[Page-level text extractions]
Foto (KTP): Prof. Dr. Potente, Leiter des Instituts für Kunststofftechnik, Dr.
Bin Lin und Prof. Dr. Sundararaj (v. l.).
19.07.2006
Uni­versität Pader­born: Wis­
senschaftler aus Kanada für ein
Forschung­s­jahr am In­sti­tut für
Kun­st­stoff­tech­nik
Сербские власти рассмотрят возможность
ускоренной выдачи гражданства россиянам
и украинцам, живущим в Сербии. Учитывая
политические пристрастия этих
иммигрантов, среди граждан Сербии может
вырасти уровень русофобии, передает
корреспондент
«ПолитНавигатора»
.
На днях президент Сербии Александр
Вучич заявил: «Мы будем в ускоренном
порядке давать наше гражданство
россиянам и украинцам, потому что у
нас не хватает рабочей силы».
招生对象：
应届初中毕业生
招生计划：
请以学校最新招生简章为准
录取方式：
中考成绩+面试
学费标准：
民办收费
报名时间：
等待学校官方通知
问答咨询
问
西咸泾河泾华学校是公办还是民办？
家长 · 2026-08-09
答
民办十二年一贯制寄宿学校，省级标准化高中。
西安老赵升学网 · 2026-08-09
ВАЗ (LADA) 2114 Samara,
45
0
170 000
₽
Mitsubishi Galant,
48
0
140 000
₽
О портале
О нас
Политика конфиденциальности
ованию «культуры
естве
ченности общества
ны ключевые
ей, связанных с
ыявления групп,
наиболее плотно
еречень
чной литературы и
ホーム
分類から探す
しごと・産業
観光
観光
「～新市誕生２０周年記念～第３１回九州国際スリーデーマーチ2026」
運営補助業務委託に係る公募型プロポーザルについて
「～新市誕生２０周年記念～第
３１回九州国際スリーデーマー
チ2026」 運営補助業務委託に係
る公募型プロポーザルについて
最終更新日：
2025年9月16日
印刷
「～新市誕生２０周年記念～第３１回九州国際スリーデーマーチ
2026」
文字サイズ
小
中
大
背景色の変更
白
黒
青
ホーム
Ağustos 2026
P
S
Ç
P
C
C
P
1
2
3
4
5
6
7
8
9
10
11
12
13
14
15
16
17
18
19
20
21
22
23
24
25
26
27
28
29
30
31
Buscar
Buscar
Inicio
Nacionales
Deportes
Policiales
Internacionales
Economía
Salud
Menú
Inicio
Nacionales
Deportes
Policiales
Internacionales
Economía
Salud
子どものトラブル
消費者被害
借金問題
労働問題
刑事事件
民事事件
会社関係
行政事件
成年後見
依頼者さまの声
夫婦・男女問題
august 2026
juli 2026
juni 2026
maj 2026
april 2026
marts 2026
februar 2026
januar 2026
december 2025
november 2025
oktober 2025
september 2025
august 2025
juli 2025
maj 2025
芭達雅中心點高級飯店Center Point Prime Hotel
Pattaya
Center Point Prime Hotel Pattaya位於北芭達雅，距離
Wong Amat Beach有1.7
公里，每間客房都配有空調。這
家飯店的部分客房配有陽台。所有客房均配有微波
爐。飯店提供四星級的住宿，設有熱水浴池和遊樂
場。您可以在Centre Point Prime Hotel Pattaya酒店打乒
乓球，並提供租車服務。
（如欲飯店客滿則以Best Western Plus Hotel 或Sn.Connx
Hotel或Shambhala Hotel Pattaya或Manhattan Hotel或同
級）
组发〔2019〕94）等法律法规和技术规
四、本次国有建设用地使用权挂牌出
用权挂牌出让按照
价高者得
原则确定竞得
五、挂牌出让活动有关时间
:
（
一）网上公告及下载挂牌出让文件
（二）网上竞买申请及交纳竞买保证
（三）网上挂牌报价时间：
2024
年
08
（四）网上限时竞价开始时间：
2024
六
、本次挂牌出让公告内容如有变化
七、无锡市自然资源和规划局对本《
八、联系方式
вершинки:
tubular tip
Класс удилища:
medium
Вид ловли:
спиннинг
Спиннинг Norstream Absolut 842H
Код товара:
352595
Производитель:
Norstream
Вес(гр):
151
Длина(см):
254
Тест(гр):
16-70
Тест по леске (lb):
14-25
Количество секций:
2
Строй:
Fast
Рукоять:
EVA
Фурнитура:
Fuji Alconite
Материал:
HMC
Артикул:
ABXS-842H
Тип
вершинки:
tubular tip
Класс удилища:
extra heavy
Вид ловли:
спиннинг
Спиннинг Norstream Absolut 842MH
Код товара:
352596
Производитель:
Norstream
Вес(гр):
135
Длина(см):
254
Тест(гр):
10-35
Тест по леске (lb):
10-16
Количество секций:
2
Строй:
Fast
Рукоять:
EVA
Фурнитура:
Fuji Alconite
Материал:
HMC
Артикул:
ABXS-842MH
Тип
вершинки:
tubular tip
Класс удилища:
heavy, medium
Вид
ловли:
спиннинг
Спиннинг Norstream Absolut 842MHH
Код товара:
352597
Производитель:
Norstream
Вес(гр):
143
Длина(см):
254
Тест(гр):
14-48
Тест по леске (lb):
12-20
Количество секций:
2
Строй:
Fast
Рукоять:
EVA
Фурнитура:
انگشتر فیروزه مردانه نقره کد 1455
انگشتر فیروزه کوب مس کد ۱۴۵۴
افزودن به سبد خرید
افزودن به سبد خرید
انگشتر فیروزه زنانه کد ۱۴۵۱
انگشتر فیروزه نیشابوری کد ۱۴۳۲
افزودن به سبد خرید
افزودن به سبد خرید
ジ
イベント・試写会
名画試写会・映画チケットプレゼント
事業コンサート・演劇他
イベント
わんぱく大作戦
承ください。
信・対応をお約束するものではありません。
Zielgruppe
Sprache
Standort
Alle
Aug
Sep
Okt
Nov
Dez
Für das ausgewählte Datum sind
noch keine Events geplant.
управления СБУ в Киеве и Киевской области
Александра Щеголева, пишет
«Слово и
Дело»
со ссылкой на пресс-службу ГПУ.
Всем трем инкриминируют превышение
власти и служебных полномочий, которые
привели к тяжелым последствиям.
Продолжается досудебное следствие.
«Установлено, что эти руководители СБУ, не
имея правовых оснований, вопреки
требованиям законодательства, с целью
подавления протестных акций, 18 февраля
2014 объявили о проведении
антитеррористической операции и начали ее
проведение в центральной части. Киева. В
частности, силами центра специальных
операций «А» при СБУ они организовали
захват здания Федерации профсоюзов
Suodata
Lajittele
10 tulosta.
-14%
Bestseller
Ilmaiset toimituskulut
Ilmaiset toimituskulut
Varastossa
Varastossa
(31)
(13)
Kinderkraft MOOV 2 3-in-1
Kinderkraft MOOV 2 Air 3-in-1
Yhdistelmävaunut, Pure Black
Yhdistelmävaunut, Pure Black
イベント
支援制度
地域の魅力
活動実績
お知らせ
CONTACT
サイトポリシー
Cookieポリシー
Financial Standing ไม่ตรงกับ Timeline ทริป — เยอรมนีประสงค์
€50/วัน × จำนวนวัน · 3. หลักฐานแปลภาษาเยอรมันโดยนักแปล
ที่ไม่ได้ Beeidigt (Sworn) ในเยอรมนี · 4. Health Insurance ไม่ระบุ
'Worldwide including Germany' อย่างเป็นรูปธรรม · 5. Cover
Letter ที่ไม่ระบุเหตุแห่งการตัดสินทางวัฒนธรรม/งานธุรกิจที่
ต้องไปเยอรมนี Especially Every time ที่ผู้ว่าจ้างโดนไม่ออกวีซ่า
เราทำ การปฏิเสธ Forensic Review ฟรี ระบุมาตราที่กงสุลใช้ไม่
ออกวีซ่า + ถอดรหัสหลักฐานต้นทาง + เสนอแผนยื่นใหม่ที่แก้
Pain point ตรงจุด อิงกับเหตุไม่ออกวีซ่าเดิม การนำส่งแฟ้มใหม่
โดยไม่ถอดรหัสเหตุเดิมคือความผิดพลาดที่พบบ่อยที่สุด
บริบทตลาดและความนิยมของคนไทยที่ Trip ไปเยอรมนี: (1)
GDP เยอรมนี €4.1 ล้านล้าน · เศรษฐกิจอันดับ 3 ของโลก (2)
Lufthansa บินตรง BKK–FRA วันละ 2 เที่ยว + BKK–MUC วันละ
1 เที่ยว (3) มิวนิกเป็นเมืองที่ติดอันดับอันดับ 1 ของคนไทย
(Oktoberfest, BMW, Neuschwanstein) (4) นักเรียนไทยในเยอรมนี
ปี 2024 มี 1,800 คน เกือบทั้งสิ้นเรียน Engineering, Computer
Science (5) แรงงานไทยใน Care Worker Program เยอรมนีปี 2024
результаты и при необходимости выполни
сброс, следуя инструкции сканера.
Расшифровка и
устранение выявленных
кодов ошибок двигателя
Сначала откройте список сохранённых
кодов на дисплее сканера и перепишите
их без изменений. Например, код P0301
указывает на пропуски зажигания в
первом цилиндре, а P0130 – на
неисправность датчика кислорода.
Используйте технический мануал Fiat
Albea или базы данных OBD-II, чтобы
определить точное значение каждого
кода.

> _What you should do_: Return the lines from the one containing "захват здания Федерации профсоюзов" through the last line of the records. Include both ends and nothing else.

> _Exercise solution_:
захват здания Федерации профсоюзов
Suodata
Lajittele
10 tulosta.
-14%
Bestseller
Ilmaiset toimituskulut
Ilmaiset toimituskulut
Varastossa
Varastossa
(31)
(13)
Kinderkraft MOOV 2 3-in-1
Kinderkraft MOOV 2 Air 3-in-1
Yhdistelmävaunut, Pure Black
Yhdistelmävaunut, Pure Black
イベント
支援制度
地域の魅力
活動実績
お知らせ
CONTACT
サイトポリシー
Cookieポリシー
Financial Standing ไม่ตรงกับ Timeline ทริป — เยอรมนีประสงค์
€50/วัน × จำนวนวัน · 3. หลักฐานแปลภาษาเยอรมันโดยนักแปล
ที่ไม่ได้ Beeidigt (Sworn) ในเยอรมนี · 4. Health Insurance ไม่ระบุ
'Worldwide including Germany' อย่างเป็นรูปธรรม · 5. Cover
Letter ที่ไม่ระบุเหตุแห่งการตัดสินทางวัฒนธรรม/งานธุรกิจที่
ต้องไปเยอรมนี Especially Every time ที่ผู้ว่าจ้างโดนไม่ออกวีซ่า
เราทำ การปฏิเสธ Forensic Review ฟรี ระบุมาตราที่กงสุลใช้ไม่
ออกวีซ่า + ถอดรหัสหลักฐานต้นทาง + เสนอแผนยื่นใหม่ที่แก้
Pain point ตรงจุด อิงกับเหตุไม่ออกวีซ่าเดิม การนำส่งแฟ้มใหม่
โดยไม่ถอดรหัสเหตุเดิมคือความผิดพลาดที่พบบ่อยที่สุด
บริบทตลาดและความนิยมของคนไทยที่ Trip ไปเยอรมนี: (1)
GDP เยอรมนี €4.1 ล้านล้าน · เศรษฐกิจอันดับ 3 ของโลก (2)
Lufthansa บินตรง BKK–FRA วันละ 2 เที่ยว + BKK–MUC วันละ
1 เที่ยว (3) มิวนิกเป็นเมืองที่ติดอันดับอันดับ 1 ของคนไทย
(Oktoberfest, BMW, Neuschwanstein) (4) นักเรียนไทยในเยอรมนี
ปี 2024 มี 1,800 คน เกือบทั้งสิ้นเรียน Engineering, Computer
Science (5) แรงงานไทยใน Care Worker Program เยอรมนีปี 2024
результаты и при необходимости выполни
сброс, следуя инструкции сканера.
Расшифровка и
устранение выявленных
кодов ошибок двигателя
Сначала откройте список сохранённых
кодов на дисплее сканера и перепишите
их без изменений. Например, код P0301
указывает на пропуски зажигания в
первом цилиндре, а P0130 – на
неисправность датчика кислорода.
Используйте технический мануал Fiat
Albea или базы данных OBD-II, чтобы
определить точное значение каждого
кода.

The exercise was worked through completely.